Determine how many lines below contain the word "курицей", then write that number by itself.

___ EXCERPTED RECORDS

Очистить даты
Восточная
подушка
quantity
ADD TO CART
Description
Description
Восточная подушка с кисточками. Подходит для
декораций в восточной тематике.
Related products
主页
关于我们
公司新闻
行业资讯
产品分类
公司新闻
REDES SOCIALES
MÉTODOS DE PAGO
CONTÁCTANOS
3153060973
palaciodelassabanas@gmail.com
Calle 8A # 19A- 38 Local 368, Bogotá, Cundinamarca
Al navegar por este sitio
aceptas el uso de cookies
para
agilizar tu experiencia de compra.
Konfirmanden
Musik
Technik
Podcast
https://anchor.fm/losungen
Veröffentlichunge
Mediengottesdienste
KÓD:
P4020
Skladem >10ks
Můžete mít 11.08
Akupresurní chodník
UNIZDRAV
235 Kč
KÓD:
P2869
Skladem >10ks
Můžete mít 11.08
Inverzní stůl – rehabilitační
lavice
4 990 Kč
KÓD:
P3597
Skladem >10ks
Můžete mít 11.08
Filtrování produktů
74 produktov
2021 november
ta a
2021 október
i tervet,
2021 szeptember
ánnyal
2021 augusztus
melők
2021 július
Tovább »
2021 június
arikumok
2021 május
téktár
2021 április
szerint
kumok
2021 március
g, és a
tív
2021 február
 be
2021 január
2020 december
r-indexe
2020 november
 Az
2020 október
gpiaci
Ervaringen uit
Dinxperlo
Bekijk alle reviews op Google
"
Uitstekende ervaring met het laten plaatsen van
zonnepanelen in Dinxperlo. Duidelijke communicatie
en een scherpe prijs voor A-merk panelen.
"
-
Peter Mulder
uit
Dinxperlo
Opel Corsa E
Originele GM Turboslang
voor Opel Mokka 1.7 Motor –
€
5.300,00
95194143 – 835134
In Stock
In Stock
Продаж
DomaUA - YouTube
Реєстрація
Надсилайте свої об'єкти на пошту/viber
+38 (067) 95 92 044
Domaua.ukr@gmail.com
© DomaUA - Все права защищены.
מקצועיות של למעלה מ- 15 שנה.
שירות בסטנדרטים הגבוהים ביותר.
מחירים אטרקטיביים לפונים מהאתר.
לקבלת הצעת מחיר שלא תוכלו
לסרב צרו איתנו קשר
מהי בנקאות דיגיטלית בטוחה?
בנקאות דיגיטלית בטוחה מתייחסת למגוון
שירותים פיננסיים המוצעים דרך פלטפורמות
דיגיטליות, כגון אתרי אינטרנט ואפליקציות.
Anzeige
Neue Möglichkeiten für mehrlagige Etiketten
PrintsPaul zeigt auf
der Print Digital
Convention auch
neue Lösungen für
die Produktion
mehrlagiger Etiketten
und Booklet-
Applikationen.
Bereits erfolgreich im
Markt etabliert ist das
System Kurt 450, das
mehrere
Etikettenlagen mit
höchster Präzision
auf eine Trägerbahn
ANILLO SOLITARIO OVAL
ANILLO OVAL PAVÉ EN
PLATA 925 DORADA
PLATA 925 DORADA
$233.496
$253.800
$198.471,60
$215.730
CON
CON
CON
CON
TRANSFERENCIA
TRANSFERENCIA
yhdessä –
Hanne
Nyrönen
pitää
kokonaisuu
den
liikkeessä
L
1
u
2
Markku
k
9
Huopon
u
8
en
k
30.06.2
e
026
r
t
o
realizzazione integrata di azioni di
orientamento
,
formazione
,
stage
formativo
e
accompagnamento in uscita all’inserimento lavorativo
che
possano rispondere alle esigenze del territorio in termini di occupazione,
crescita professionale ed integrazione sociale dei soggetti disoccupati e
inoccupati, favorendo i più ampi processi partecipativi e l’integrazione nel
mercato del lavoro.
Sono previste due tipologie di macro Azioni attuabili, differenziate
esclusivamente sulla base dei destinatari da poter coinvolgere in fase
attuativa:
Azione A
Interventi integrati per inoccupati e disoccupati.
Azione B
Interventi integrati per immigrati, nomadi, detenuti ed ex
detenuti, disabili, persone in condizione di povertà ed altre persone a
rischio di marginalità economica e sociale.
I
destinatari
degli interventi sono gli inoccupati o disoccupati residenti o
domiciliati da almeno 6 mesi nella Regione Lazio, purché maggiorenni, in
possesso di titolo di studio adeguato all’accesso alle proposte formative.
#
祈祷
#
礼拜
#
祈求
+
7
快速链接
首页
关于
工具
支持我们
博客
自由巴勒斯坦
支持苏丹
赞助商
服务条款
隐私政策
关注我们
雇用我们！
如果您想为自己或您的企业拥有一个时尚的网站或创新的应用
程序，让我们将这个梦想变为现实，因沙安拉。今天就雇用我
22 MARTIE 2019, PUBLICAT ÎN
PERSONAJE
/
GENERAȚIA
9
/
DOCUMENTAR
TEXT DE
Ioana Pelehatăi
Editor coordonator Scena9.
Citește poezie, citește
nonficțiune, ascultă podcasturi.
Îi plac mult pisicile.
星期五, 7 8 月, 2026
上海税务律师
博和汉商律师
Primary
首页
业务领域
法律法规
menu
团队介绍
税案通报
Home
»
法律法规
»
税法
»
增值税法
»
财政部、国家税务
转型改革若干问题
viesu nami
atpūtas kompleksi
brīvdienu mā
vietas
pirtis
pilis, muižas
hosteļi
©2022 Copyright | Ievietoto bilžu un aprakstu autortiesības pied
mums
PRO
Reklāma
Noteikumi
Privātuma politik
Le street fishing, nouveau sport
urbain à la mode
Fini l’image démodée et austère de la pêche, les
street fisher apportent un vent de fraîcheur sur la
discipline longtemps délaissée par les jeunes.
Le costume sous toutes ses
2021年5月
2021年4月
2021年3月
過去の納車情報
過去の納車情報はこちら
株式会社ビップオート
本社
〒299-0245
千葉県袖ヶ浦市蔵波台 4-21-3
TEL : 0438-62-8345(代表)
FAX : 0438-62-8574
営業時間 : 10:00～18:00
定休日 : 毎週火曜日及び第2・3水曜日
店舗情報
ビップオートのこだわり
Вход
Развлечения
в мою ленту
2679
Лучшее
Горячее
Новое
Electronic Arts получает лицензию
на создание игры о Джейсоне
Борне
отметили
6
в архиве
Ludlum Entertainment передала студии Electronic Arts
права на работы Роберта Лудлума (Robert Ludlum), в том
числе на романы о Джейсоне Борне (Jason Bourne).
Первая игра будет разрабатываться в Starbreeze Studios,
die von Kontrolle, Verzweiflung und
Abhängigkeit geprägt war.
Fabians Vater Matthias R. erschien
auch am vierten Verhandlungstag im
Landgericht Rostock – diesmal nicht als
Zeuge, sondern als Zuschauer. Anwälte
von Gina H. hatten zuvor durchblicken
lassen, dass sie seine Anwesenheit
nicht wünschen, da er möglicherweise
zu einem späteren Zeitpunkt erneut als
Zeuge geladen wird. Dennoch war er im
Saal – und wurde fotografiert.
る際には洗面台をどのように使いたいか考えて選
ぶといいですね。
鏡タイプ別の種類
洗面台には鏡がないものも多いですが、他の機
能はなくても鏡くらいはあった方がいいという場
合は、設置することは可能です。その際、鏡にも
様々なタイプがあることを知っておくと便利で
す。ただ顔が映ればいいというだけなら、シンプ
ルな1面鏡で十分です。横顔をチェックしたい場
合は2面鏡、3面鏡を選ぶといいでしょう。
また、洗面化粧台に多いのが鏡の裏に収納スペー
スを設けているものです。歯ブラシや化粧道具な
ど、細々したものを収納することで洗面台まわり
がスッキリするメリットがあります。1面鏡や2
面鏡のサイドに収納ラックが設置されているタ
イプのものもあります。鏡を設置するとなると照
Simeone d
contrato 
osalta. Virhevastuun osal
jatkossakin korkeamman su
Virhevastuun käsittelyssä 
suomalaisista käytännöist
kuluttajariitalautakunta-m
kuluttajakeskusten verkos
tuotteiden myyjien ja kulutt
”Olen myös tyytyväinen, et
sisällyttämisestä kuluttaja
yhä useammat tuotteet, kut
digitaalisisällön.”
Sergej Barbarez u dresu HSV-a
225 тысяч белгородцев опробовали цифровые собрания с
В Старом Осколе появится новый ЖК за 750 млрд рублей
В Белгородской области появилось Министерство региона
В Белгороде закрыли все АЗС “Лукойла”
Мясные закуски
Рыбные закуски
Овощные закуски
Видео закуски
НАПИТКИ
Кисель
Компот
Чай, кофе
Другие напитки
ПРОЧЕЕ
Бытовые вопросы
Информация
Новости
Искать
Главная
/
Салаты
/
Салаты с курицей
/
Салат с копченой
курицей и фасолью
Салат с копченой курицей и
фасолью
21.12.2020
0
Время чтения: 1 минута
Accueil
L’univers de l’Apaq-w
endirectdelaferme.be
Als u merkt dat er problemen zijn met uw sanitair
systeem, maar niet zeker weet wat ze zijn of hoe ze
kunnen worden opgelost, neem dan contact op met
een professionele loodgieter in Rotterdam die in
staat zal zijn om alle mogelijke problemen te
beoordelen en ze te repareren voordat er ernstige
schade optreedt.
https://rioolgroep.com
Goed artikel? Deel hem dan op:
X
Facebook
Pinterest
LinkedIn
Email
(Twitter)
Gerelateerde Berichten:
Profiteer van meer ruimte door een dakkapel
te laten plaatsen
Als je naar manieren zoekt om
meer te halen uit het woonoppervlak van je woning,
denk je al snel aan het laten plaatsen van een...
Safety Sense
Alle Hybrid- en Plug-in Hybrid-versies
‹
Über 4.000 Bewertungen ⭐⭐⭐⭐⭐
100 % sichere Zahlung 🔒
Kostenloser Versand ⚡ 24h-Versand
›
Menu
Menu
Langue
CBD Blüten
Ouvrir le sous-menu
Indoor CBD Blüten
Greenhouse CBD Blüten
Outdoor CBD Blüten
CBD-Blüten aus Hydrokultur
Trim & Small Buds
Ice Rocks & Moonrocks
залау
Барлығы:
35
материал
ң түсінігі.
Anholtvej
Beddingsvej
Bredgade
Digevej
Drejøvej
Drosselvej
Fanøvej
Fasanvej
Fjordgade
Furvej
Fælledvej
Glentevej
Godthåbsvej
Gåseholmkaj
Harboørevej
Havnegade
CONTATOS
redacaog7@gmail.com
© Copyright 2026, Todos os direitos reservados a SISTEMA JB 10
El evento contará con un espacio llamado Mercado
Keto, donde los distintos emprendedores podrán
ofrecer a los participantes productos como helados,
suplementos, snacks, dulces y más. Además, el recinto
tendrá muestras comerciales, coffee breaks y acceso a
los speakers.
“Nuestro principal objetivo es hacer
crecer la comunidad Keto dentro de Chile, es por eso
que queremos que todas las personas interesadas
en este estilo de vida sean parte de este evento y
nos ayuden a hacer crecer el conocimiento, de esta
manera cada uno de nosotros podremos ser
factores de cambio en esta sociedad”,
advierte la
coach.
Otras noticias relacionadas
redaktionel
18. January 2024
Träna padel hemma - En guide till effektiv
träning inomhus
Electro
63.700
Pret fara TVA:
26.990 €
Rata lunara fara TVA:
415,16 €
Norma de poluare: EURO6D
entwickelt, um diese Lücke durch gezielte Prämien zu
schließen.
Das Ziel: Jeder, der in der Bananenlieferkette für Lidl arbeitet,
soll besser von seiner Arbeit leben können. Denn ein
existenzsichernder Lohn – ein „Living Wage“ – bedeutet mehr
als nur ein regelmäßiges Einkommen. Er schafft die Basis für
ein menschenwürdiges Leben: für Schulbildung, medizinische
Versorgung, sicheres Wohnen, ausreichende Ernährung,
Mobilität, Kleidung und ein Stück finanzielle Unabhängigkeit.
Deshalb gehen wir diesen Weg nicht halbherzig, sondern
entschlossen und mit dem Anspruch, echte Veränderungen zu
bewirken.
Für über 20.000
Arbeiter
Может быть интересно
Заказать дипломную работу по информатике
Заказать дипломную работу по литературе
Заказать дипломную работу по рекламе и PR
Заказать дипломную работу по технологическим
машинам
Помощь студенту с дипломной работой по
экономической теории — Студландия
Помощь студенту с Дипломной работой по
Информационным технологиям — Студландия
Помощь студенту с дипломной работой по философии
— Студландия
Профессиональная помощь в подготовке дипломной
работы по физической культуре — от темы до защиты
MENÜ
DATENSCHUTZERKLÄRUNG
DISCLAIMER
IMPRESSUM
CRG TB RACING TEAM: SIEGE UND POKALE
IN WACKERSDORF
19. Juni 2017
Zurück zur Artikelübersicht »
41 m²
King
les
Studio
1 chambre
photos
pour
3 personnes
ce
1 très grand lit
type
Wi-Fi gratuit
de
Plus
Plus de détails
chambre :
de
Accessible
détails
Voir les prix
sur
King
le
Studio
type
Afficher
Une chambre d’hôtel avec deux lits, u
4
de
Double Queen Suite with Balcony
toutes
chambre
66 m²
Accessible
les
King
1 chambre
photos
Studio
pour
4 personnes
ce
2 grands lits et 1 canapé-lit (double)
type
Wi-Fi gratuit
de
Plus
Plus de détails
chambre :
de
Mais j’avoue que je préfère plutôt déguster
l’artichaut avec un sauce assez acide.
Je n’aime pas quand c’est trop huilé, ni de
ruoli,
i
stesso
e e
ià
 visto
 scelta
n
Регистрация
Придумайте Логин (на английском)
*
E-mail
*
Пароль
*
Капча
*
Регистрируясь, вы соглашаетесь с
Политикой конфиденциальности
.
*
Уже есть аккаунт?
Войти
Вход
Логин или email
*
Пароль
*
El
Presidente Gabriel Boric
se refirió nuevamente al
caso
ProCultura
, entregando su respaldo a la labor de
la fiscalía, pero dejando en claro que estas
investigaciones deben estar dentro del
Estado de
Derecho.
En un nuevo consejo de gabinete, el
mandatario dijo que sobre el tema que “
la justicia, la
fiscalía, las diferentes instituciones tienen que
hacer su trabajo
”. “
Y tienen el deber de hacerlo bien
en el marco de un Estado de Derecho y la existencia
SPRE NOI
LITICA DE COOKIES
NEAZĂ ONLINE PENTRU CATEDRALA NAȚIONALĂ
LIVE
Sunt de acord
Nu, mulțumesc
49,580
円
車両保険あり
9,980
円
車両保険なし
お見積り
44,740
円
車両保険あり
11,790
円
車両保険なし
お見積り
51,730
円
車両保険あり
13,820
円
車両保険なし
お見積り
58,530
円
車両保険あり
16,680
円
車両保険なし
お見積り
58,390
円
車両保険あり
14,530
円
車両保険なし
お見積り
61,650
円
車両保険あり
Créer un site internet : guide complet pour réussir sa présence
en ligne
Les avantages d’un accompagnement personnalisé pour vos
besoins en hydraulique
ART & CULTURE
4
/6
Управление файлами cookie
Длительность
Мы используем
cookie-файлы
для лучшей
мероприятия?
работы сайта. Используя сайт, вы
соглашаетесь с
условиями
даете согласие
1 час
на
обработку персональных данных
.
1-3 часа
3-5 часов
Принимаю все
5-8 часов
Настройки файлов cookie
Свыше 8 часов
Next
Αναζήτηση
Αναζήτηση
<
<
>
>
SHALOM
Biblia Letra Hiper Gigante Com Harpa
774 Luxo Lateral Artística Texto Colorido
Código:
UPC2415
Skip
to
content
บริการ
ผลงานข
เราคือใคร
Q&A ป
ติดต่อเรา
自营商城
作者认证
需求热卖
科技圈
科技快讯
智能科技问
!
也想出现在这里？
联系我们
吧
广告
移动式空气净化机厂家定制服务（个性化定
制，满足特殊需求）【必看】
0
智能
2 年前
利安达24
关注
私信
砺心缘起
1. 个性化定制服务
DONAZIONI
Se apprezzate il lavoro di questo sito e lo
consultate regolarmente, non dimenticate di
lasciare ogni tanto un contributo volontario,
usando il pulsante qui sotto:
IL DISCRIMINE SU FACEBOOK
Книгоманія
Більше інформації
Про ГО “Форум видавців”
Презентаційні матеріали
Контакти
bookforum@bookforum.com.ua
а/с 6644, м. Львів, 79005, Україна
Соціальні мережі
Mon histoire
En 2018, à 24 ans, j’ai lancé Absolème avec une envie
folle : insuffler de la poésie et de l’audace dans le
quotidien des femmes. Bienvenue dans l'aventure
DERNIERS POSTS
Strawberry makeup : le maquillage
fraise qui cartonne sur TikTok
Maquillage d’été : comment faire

______

EXERCISE SOLUTION =>
3